- _Problem to work on_
Count every line of the material that holds the string "santé". Respond with the total only.

- _Material provided_
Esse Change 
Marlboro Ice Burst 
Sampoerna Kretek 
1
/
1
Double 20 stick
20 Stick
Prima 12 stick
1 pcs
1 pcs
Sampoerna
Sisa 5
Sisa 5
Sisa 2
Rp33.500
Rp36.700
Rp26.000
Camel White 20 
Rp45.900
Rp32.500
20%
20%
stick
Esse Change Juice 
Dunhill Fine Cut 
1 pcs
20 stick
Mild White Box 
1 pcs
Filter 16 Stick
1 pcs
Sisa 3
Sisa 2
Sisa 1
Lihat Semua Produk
==
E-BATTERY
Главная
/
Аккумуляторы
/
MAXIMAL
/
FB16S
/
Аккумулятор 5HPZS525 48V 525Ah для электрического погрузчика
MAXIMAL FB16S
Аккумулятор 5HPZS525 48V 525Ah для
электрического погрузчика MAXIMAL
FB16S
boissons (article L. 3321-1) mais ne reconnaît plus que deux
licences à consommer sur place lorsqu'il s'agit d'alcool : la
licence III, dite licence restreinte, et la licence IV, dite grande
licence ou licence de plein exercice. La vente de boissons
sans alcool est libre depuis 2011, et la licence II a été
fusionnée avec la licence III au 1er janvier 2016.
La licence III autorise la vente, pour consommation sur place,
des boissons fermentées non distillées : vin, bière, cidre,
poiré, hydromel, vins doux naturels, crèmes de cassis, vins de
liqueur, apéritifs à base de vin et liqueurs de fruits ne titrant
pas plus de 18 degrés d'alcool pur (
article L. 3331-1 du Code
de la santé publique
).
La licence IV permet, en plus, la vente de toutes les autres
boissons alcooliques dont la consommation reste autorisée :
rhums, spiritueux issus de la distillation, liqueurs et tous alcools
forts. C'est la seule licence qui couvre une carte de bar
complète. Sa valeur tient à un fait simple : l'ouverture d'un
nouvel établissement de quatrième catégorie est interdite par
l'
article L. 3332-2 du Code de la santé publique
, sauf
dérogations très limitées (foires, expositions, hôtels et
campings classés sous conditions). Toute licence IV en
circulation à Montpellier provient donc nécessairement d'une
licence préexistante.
...
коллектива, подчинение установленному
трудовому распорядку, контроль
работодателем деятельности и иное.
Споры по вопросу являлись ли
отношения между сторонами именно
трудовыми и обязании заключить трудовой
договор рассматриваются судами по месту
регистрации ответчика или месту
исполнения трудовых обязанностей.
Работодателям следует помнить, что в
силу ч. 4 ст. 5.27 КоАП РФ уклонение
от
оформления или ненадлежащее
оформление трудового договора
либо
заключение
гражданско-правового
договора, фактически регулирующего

- _Result for this task_
2